会長挨拶

脇田新会長
脇田新会長

年々歳々人不同

                                                                 稲門書道会会長 脇田康司
 
 東日本大震災に被災された皆様、福島原発の放射能汚染で被害を受けておられる皆様に心からお見舞を申し上げます。

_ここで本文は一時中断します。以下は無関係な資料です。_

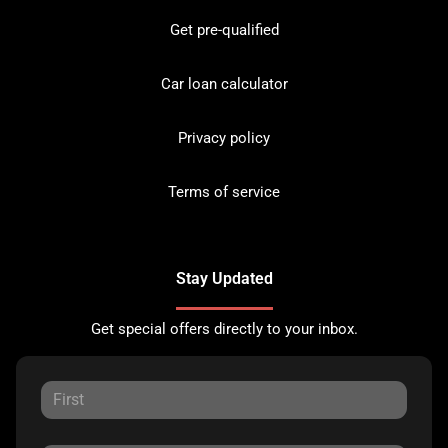
Get pre-qualified
Car loan calculator
Privacy policy
Terms of service
Stay Updated
Get special offers directly to your inbox.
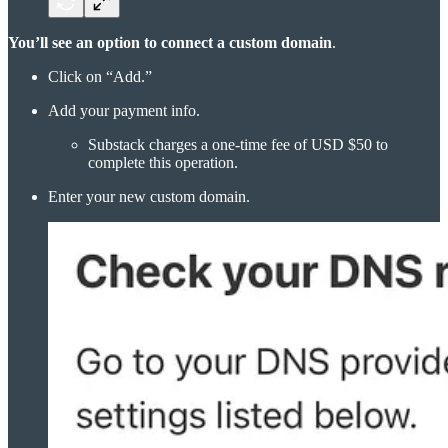
You’ll see an option to connect a custom domain
.
Click on “Add.”
Add your payment info.
Substack charges a one-time fee of USD $50 to
complete this operation.
Enter your new custom domain.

 不幸中の幸いと申してよろしいかと存じますが、東日本にお住まいの稲門書道会会員の皆様に連絡がつく限り、地震による人身に及ぶ被災はないとのことでした。貞観以来の一千年に一度の大地震の恐ろしさを認識するにつれ、人間は自然を克服できるものではなく、自然と如何に共生してゆくか知恵を働かせるほか、生きる道はないものと痛感させられました。
 年々歳々花相似、歳々年々人不同。稲門書道会が現役の早大書道会の協賛により、早稲田大学書道会創立六〇周年の記念展覧会を盛大裡に催してから二年になります。会員となる卆会の人も増えつつある一方で、逝く人もあり、摂理に従うほかありません。「一〇年毎の記念展は間遠い、小さくてもよいから、五年に一度は」との中村前会長の表明に益々、共鳴したくなりました。会員皆様と現役の若い人たちと一緒になって力を結集し、楽しい小振りの記念展を催したいものです。

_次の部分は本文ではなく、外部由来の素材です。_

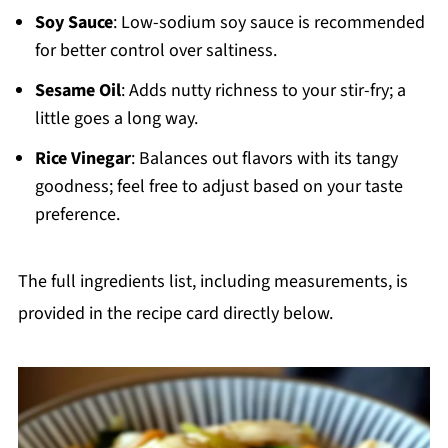
Soy Sauce
: Low-sodium soy sauce is recommended
for better control over saltiness.
Sesame Oil
: Adds nutty richness to your stir-fry; a
little goes a long way.
Rice Vinegar
: Balances out flavors with its tangy
goodness; feel free to adjust based on your taste
preference.
The full ingredients list, including measurements, is
provided in the recipe card directly below.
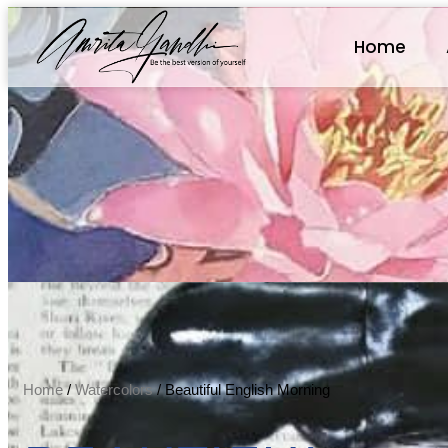
Home
Home
/
Watercolors
/ Beautiful English Morning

 このところ、毎年のように研修旅行で京都に参り、妙法院門跡で稲門書道会の名誉顧問の菅原信海先生の馨咳に接しておりました。今尚、矍鑠たる菅原先生から先般、天台宗擬講に推挙されたとの嬉しいお便りを頂きました。平たくいえば、天台座主にきわめて近い位階です。今年の研修旅行では新潟の会津記念館訪問が企画されていますが、折をみて、菅原先生にお祝いを言上する研修旅行も予定したいと考えております。菅原先生も楽しみにしておられますので。
 今年の総会、懇親会でも、新しい顔、古い顔、なじみの顔の面々に沢山参加していただき、旧交を温めたいと願っております。